Pesatnya
industrialisasi dan globalisasi yang tidak diiringi dengan peningkatan pembinaan
jiwa ternyata membawa dampak buruk pada tatanan kehidupan bermasyarakat di
negeri ini.
Hedonisme,
keglamoran, egoisme, dan individualisme, saat ini amat mudah ditemui di tengah
masyarakat kita. Sementara itu, keguyuban, kerukunan, ke-tepa selira-an,
pertolong-menolongan, dan kegotongroyongan, mulai terkikis dan memudar sedikit
demi sedikit. Akibatnya, masyarakat--khususnya di perkotaan--menjadi sangat
tidak peduli dengan anggota masyarakat lainnya.
Ketika diundang
dalam pertemuan rukun tetangga (RT), dengan banyak alasan mereka tidak
menghadirinya, atau cukup membayar sejumlah uang sebagai ganti giliran meronda
kampung. Maka jangan heran bila kemudian penghuni suatu rumah tidak mengenal
tetangganya karena tidak ada komunikasi, keakraban, dan kepedulian
antarmereka.
Tetangga, karena
begitu dekat posisinya dengan kita, dalam keadaan tertentu mereka lebih berarti
bila dibandingkan dengan kerabat karena keberadaan kerabat tidak selalu, secara
geografis, dekat dengan kita. Tetanggalah yang dalam batas tertentu kita berikan
kepercayaan untuk mengurus dan mengawasi harta dan keluarga ketika kita sedang
bepergian jauh dan cukup lama.
Dalam Alquran
dijelaskan bahwa perintah berbuat baik kepada tetangga disebutkan setelah
perintah untuk tidak menyekutukan Allah dan perintah untuk berbakti kepada kedua
orang tua. Firman Allah, artinya), ''Sembahlah Allah dan janganlah kamu
mempersekutukan-Nya dengan sesuatu pun.
Berbuat baiklah
kepada dua orang, ibu bapak, karib-kerabat, anak-anak yatim, orang-orang miskin,
tetangga dekat dan tetangga jauh, teman sejawat, ibnu sabil, dan hamba sahaya.
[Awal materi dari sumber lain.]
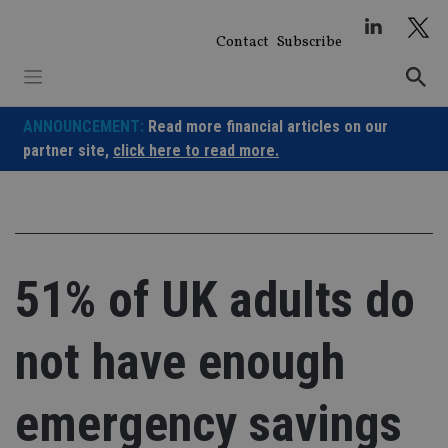
Skip
to
Contact
Subscribe
content
ANNOUNCEMENT:
Read more financial articles on our
partner site,
click here to read more.
51% of UK adults do
not have enough
emergency savings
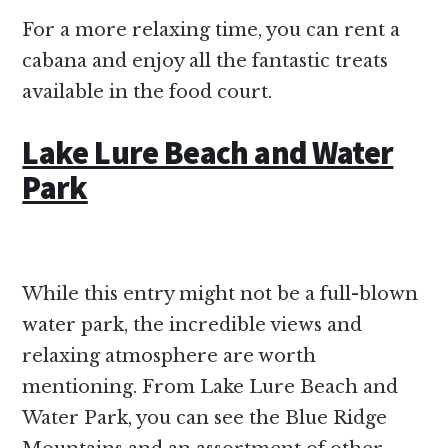
For a more relaxing time, you can rent a
cabana and enjoy all the fantastic treats
available in the food court.
Lake Lure Beach and Water
Park
While this entry might not be a full-blown
water park, the incredible views and
relaxing atmosphere are worth
mentioning. From Lake Lure Beach and
Water Park, you can see the Blue Ridge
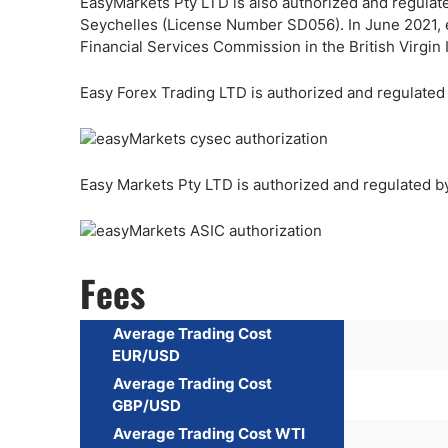
EasyMarkets Pty LTD is also authorized and regulate
Seychelles (License Number SD056). In June 2021, 
Financial Services Commission in the British Virgi
Easy Forex Trading LTD is authorized and regulate
Easy Markets Pty LTD is authorized and regulated b
Fees
Average Trading Cost
EUR/USD
Average Trading Cost
GBP/USD
Average Trading Cost WTI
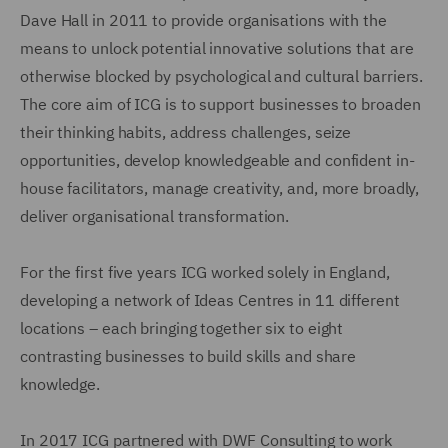
Dave Hall in 2011 to provide organisations with the
means to unlock potential innovative solutions that are
otherwise blocked by psychological and cultural barriers.
The core aim of ICG is to support businesses to broaden
their thinking habits, address challenges, seize
opportunities, develop knowledgeable and confident in-
house facilitators, manage creativity, and, more broadly,
deliver organisational transformation.
For the first five years ICG worked solely in England,
developing a network of Ideas Centres in 11 different
locations – each bringing together six to eight
contrasting businesses to build skills and share
knowledge.
In 2017 ICG partnered with DWF Consulting to work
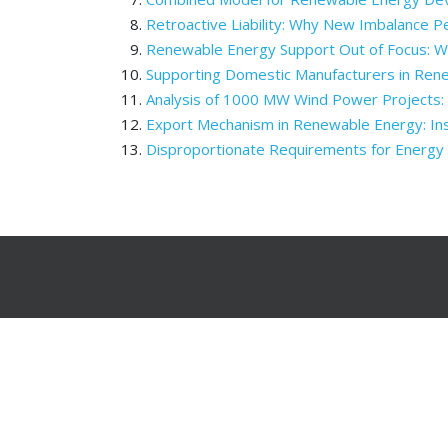
Retroactive Liability: Why New Imbalance P
Renewable Energy Support Out of Focus: 
Supporting Domestic Manufacturers in Ren
Analysis of 1000 MW Wind Power Projects
Export Mechanism in Renewable Energy: Inst
Disproportionate Requirements for Energy 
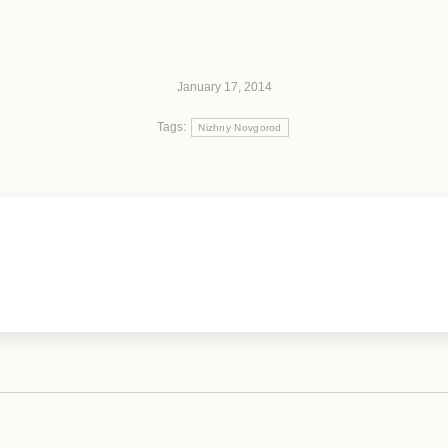
January 17, 2014
Tags:
Nizhny Novgorod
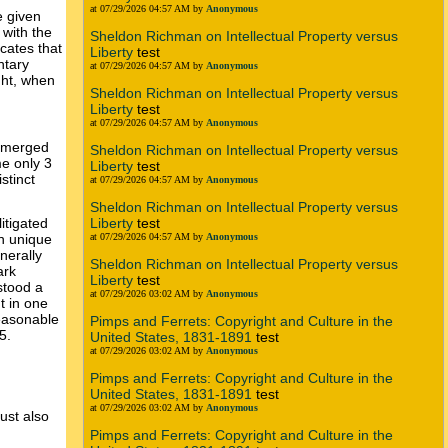
at 07/29/2026 04:57 AM by
Anonymous
e given
 with the
Sheldon Richman on Intellectual Property versus
cates that
Liberty
test
ntary
at 07/29/2026 04:57 AM by
Anonymous
ght, when
Sheldon Richman on Intellectual Property versus
Liberty
test
at 07/29/2026 04:57 AM by
Anonymous
e merged
Sheldon Richman on Intellectual Property versus
me only 3
Liberty
test
stinct
at 07/29/2026 04:57 AM by
Anonymous
Sheldon Richman on Intellectual Property versus
Liberty
test
itigated
at 07/29/2026 04:57 AM by
Anonymous
wn unique
nerally
Sheldon Richman on Intellectual Property versus
ark
Liberty
test
stood a
at 07/29/2026 03:02 AM by
Anonymous
t in one
reasonable
Pimps and Ferrets: Copyright and Culture in the
5.
United States, 1831-1891
test
at 07/29/2026 03:02 AM by
Anonymous
Pimps and Ferrets: Copyright and Culture in the
United States, 1831-1891
test
at 07/29/2026 03:02 AM by
Anonymous
ust also
Pimps and Ferrets: Copyright and Culture in the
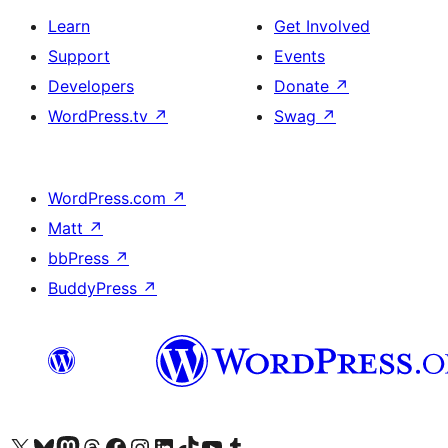
Learn
Get Involved
Support
Events
Developers
Donate
↗
WordPress.tv
↗
Swag
↗
WordPress.com
↗
Matt
↗
bbPress
↗
BuddyPress
↗
Visit our X (formerly Twitter) account
Visit our Bluesky account
Visit our Mastodon account
Visit our Threads account
Visit our Facebook page
Visit our Instagram account
Visit our LinkedIn account
Visit our TikTok account
Visit our YouTube channel
Visit our Tumblr account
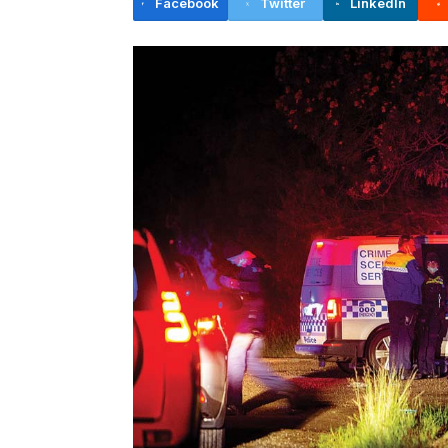
Facebook
Twitter
LinkedIn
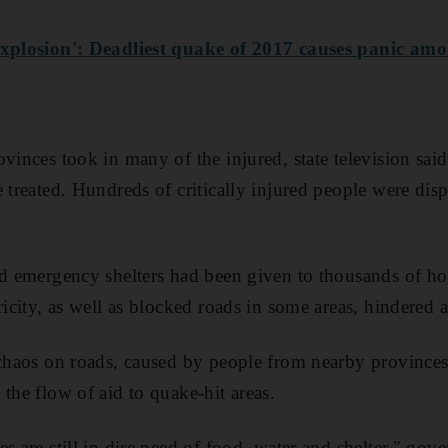
 explosion': Deadliest quake of 2017 causes panic am
vinces took in many of the injured, state television said
 treated. Hundreds of critically injured people were disp
id emergency shelters had been given to thousands of h
ricity, as well as blocked roads in some areas, hindered a
 chaos on roads, caused by people from nearby province
the flow of aid to quake-hit areas.
s are still in dire need of food, water and shelter," gov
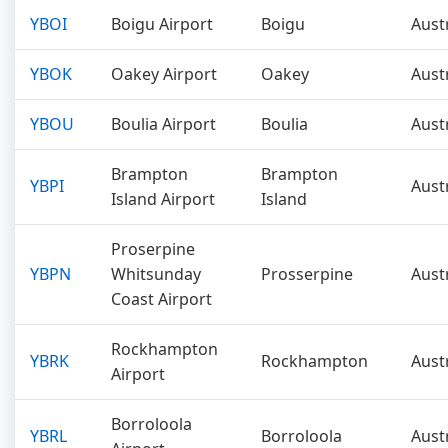
YBOI
Boigu Airport
Boigu
Aust
YBOK
Oakey Airport
Oakey
Aust
YBOU
Boulia Airport
Boulia
Aust
Brampton
Brampton
YBPI
Aust
Island Airport
Island
Proserpine
YBPN
Whitsunday
Prosserpine
Aust
Coast Airport
Rockhampton
YBRK
Rockhampton
Aust
Airport
Borroloola
YBRL
Borroloola
Aust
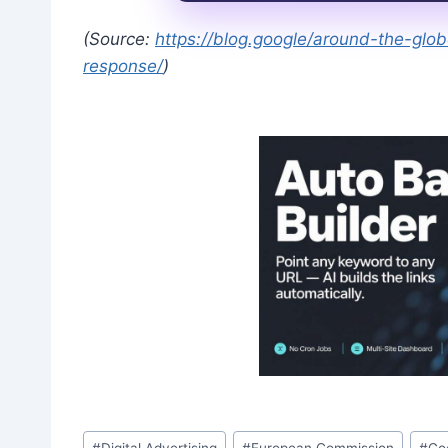
(Source:
https://blog.google/around-the-gl
response/
)
Post
#
Digital Advertising
#
European Commission
#
Go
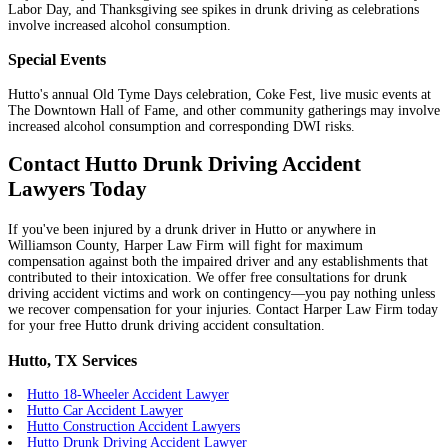
Labor Day, and Thanksgiving see spikes in drunk driving as celebrations
involve increased alcohol consumption.
Special Events
Hutto's annual Old Tyme Days celebration, Coke Fest, live music events at
The Downtown Hall of Fame, and other community gatherings may involve
increased alcohol consumption and corresponding DWI risks.
Contact Hutto Drunk Driving Accident
Lawyers Today
If you've been injured by a drunk driver in Hutto or anywhere in
Williamson County, Harper Law Firm will fight for maximum
compensation against both the impaired driver and any establishments that
contributed to their intoxication. We offer free consultations for drunk
driving accident victims and work on contingency—you pay nothing unless
we recover compensation for your injuries. Contact Harper Law Firm today
for your free Hutto drunk driving accident consultation.
Hutto, TX Services
Hutto 18-Wheeler Accident Lawyer
Hutto Car Accident Lawyer
Hutto Construction Accident Lawyers
Hutto Drunk Driving Accident Lawyer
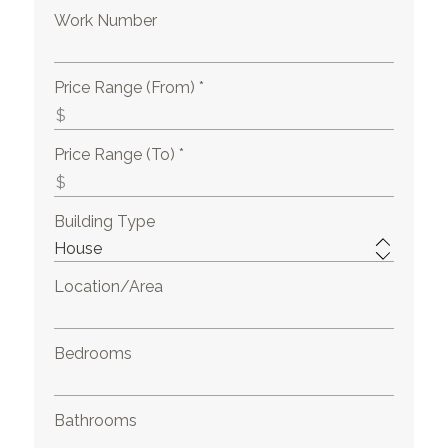
Work Number
Price Range (From) *
Price Range (To) *
Building Type
Location/Area
Bedrooms
Bathrooms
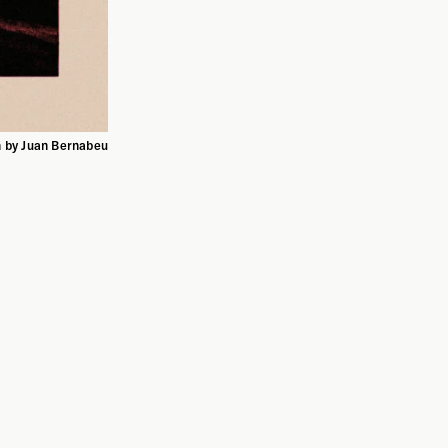
on by Juan Bernabeu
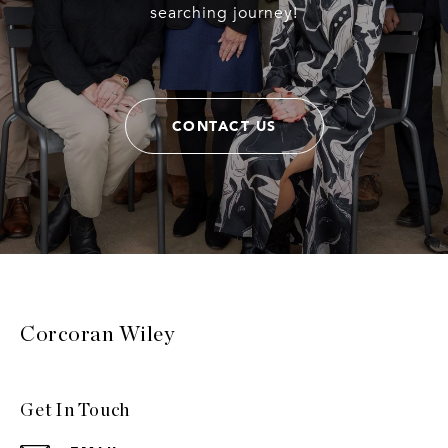
searching journey!
CONTACT US
Corcoran Wiley
Get In Touch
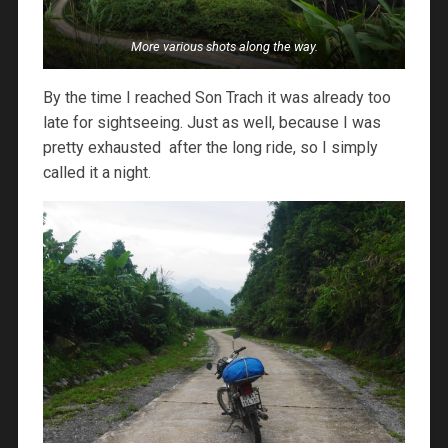
More various shots along the way.
By the time I reached Son Trach it was already too
late for sightseeing. Just as well, because I was
pretty exhausted after the long ride, so I simply
called it a night.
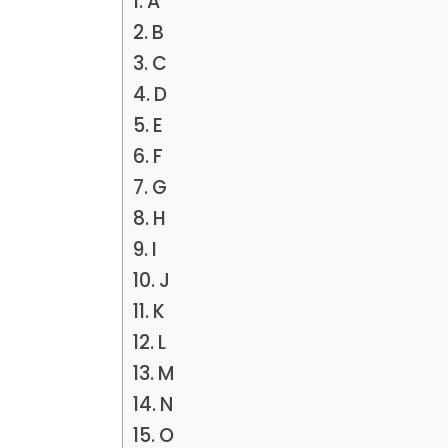
A
B
C
D
E
F
G
H
I
J
K
L
M
N
O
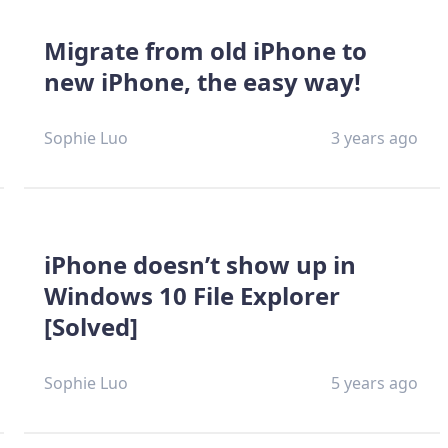
Migrate from old iPhone to
new iPhone, the easy way!
Sophie Luo
3 years ago
iPhone doesn’t show up in
Windows 10 File Explorer
[Solved]
Sophie Luo
5 years ago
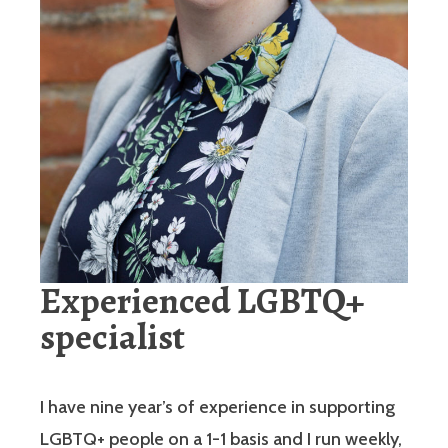
Experienced LGBTQ+
specialist
I have nine year’s of experience in supporting
LGBTQ+ people on a 1-1 basis and I run weekly,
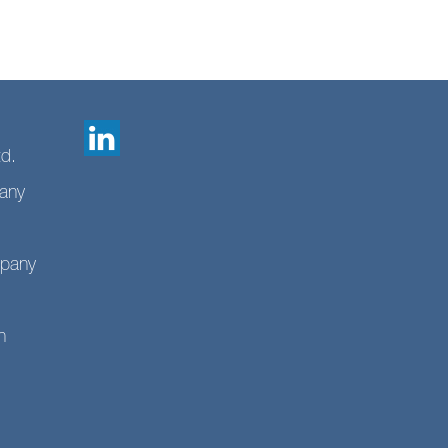
td.
any
mpany
n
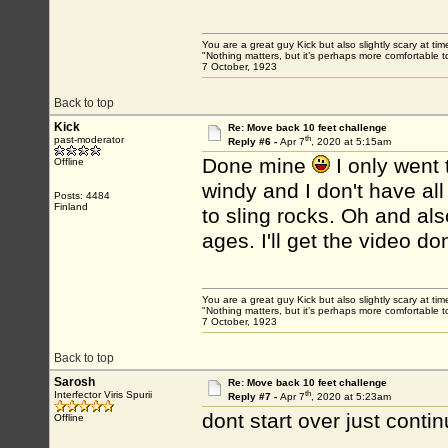
You are a great guy Kick but also slightly scary at ti
"Nothing matters, but it’s perhaps more comfortable to
7 October, 1923
Back to top
Kick
Re: Move back 10 feet challenge
th
past-moderator
Reply #6 -
Apr 7
, 2020 at 5:15am
Done mine
I only went 
Offline
windy and I don't have all
Posts: 4484
Finland
to sling rocks. Oh and also
ages. I'll get the video do
You are a great guy Kick but also slightly scary at ti
"Nothing matters, but it’s perhaps more comfortable to
7 October, 1923
Back to top
Sarosh
Re: Move back 10 feet challenge
th
Interfector Viris Spurii
Reply #7 -
Apr 7
, 2020 at 5:23am
dont start over just contin
Offline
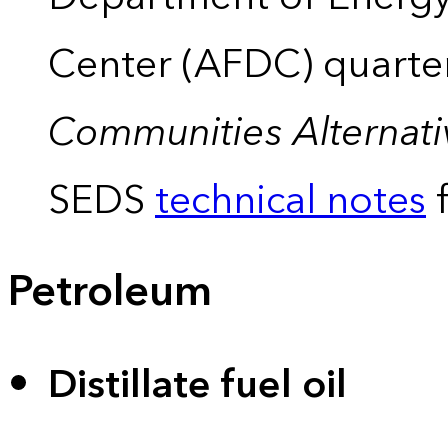
Center (AFDC) quarte
Communities Alternati
SEDS
technical notes
f
Petroleum
Distillate fuel oil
Sesungguhnya Allah tidak menyukai orang-orang sombong dan membangga-banggakan
diri.'' (QS. An-Nisa:36)
Sejalan dengan
pentingnya hubungan bertetangga, maka barang siapa melalaikan hak-hak
bertetangga berarti telah melakukan sebuah dosa besar yang terancam siksa
neraka. Rasulullah SAW pun sangat menekankan hubungan baik kepada tetangga.
Beliau bersabda,
''Selalu Jibril berpesan kepadaku supaya berbuat baik kepada tetangga, hingga
saya mengira kalau ia berhak mendapat warisan.'' (HR.
Bukhori-Muslim).
Menolong,
bergaul dengan baik, tidak menyakiti, dan memberi pembelaan, merupakan bentuk
perbuatan baik kepada tetangga, di samping juga kita perlu memuliakan mereka.
Salah satunya dengan memberi hadiah, meskipun kecil nilainya.
Rasulullah
pernah menasihati Abu Zar, beliau bersabda, ''Wahai Abu Zar, jika engkau
memasak, perbanyaklah airnya. Berilah tetanggamu.'' (HR. Muslim)Demikianlah
keagungan ajaran Islam dalam membentuk keharmonisan kehidupan bermasyarakat,
hingga perkara sepele.
Namun, kadang
kita melalaikannya dan justru membanggakan aturan yang bersumber dari akal
sempit dan dituntun oleh hawa nafsu jahat, sehingga timbullah ketimpangan.